Your assignment → Starting at the line that contains "Mon Producteur (288, 28)", print every remaining line of the entries, unchanged, and output nothing more.

*** Opening of Data for review ***

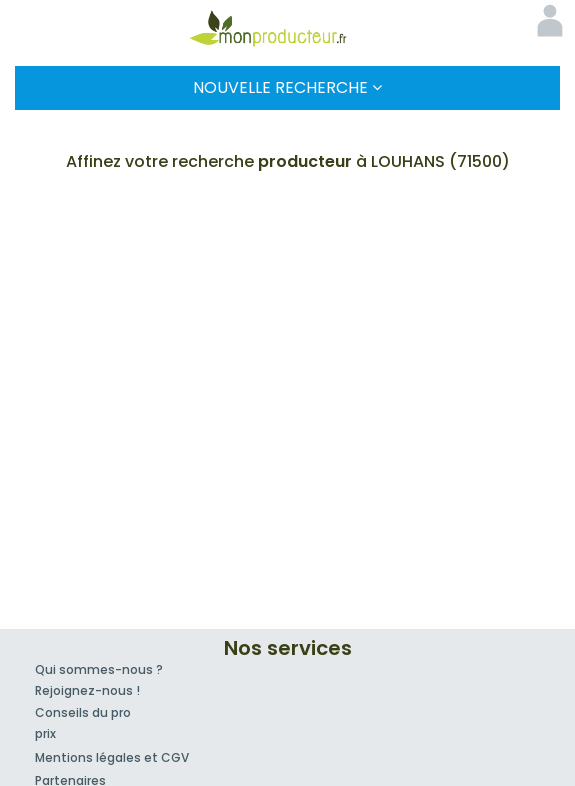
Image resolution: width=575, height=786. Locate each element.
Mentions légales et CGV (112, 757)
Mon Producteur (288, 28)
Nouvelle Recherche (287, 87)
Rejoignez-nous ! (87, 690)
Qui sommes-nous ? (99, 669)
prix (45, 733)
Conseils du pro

*** Close of Data for review ***

Answer to this problem →
Mon Producteur (288, 28)
Nouvelle Recherche (287, 87)
Rejoignez-nous ! (87, 690)
Qui sommes-nous ? (99, 669)
prix (45, 733)
Conseils du pro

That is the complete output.